_What to produce_: Show all lines from the records below in which the string "more" is present.

[Records provided — start]

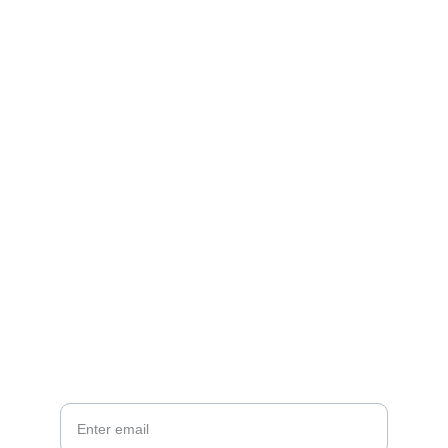
Brand
Explore our sleek website template for 
seamless navigation.
CONTACT
info@email.com
123-123-1234
NEWSLETTER
Your Email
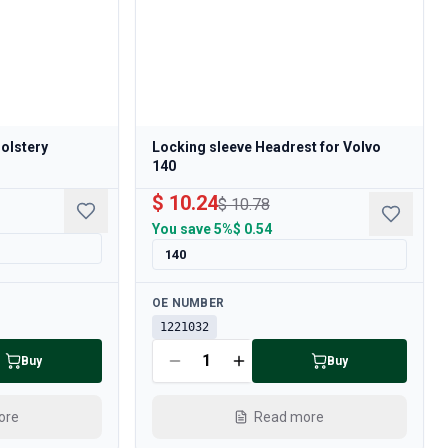
holstery
Locking sleeve Headrest for Volvo
140
$ 10.24
$ 10.78
You save
5%
$ 0.54
140
Available
OE NUMBER
1221032
Buy
Buy
ore
Read more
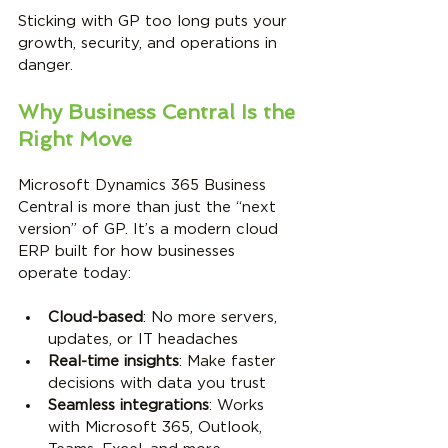
Sticking with GP too long puts your 
growth, security, and operations in 
danger.
Why Business Central Is the 
Right Move
Microsoft Dynamics 365 Business 
Central is more than just the “next 
version” of GP. It’s a modern cloud 
ERP built for how businesses 
operate today:
Cloud-based
: No more servers, 
updates, or IT headaches
Real-time insights
: Make faster 
decisions with data you trust
Seamless integrations
: Works 
with Microsoft 365, Outlook,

[Records provided — finish]

_Output_:
Read more
Central is more than just the “next 
: No more servers, 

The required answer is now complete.